The California Department of Financial Protection and Innovation (DFPI) has issued second modifications to its proposed regulations to implement SB 1235, the bill signed into law on September 30, 2018 that requires consumer-like disclosures to be made for certain commercial financing products, including small business loans and merchant cash advances.

SB 1235, codified at CA Financial Code (Code) sections 22800-22805, requires a “provider,” meaning a person who extends a specific offer of “commercial financing” as defined in Code section 22800(d) to a recipient, to give the recipient certain disclosures at the time the provider extends the offer.  SB 1235 requires the DFPI to issue regulations implementing the specific requirements of the disclosures that must be given to recipients.  The law contains exemptions and carve-outs for, among other things, depository institutions, financings of more than $500,000, closed-end loans with a principal amount of less than $5,000, and transactions secured by real property.  Compliance with the new disclosure requirements is not required until the DFPI’s final regulations become effective.

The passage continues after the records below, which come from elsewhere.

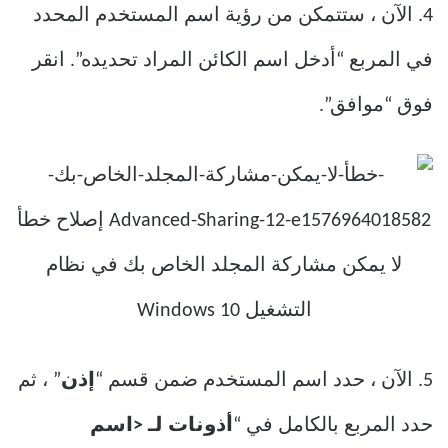
4. الآن ، ستتمكن من رؤية اسم المستخدم المحدد
في المربع “أدخل اسم الكائن المراد تحديده”. انقر
فوق “موافق”.
5. الآن ، حدد اسم المستخدم ضمن قسم “
إذن
” ، ثم
حدد المربع بالكامل في “
أذونات لـ <اسم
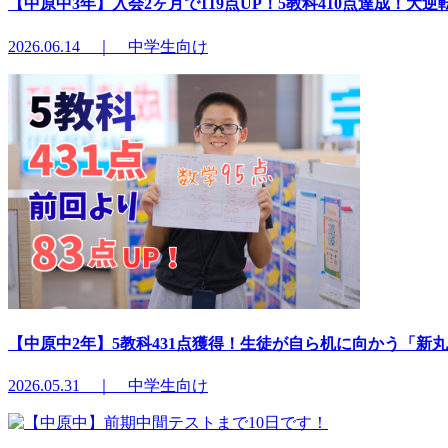
【中原中3年】入会2ヶ月で119点UP！5教科410点達成！
2026.06.14 ｜ 中学生向け
【中原中2年】5教科431点獲得！生徒が自ら机に向かう「新
2026.05.31 ｜ 中学生向け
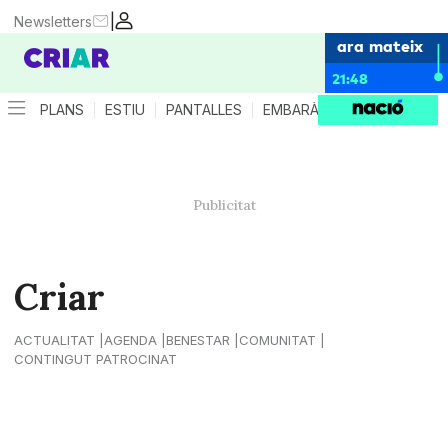
|
Newsletters
ara mateix
21:48
PLANS
ESTIU
PANTALLES
EMBARÀS
CRIANÇA
ES
Criar
ACTUALITAT
AGENDA
BENESTAR
COMUNITAT
CONTINGUT PATROCINAT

In September 2020, the DFPI (then the Department of Business Oversight) issued proposed regulations to implement SB 1235.  Modifications to the proposal were issued in April 2021.  The second modifications are intended to address the comments that the DFPI received on the proposed April modifications.  Comments on the second modifications must be submitted to the DFPI by August 24, 2021.

Like California, New York has enacted a law that requires consumer-like disclosures for “commercial financing” transactions.  As enacted in December 2020, the new law required disclosures for transactions of $500,000 or less and was to take effect on June 21, 2021.  Subsequent amendments expanded the new law’s reach by making it applicable to transactions of $2.5 million or less and delayed the effective date to January 1, 2022.